Sebaliknya banyak penyair yang terlampau mementingkan “subtansi” atau “isi” atau “massage” tapi kurang memperhatikan liris, ritme, diksi, kata atau kalimat yang bersifat “estetis” atau “puitis.” Akibatnya hasil karya puisinya sering terasa “vulgar” “kurang halus” dan kehilangan sentuhan puitisnya sendiri.
Silang Pendapat
Dari dulu, dua kutub ini saling silang pendapat. Kubu pertama berdalih, betapapun hebatnya pesan, jika tidak disanpaikan dengan pakem puitis, kehilangan nilai puisinya. Inti dari puisi terletak pada “etstetikanya.” Pada keindahannya. Tiada puisi tanpa estetika.
Sebaliknya pihak kedua berdalilh, semua “estetika” atau nilai puitis hanyalah “keindahan semu” jika tidak memberikan makna yang memadai. Puisi, bagaimana pun, harus punya makna. Punya pesan. Bukan cuma kata-kata salon tanpa atau kurang makna.
Debat “klasik” ini bukan hanya di ruang lingkup puisi, tapi juga pada bidang seni-seni lainnya.
Tentu, ada, bahkan banyak, penyair dan seniman yang mampu membuat puisi yang puitis dan estetis tetapi sekaligus juga bermakna, bernas dan subtil.
Tidak Gagap Soal Teknis
Memang (seharusnya) penyair yang baik sudah tidak lagi gagap dengan soal-soal teknis. Penguasa “unsur puitis” atau “estetika” sudah mendarah daging, sehingga sudah menjadi “alat” ekspresi menyampaikan pesan.

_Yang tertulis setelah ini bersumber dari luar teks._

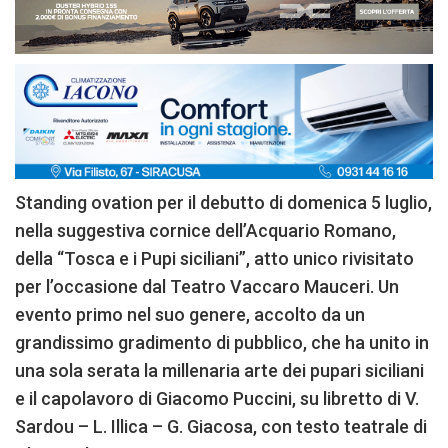
Standing ovation per il debutto di domenica 5 luglio,
nella suggestiva cornice dell’Acquario Romano,
della “Tosca e i Pupi siciliani”, atto unico rivisitato
per l’occasione dal Teatro Vaccaro Mauceri. Un
evento primo nel suo genere, accolto da un
grandissimo gradimento di pubblico, che ha unito in
una sola serata la millenaria arte dei pupari siciliani
e il capolavoro di Giacomo Puccini, su libretto di V.
Sardou – L. Illica – G. Giacosa, con testo teatrale di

Sebaliknya, ada puisi penyair yang tidak atau kurang memiliki nilai “puitis” atau “estetika,” tapi maknanya juga kosong dan hanya memamah biak yang sudah dikemukakan penyair lain sebelumnya. Puisi ini sejatinya gagal sebagai puisi. Sedihnya harus kita akui, puisi yang bermunculan belakangan ini di media sosial, termasuk dari sejumlah mereka yang telah menamakan diri “penyair, ” karyanya ada di claster ini.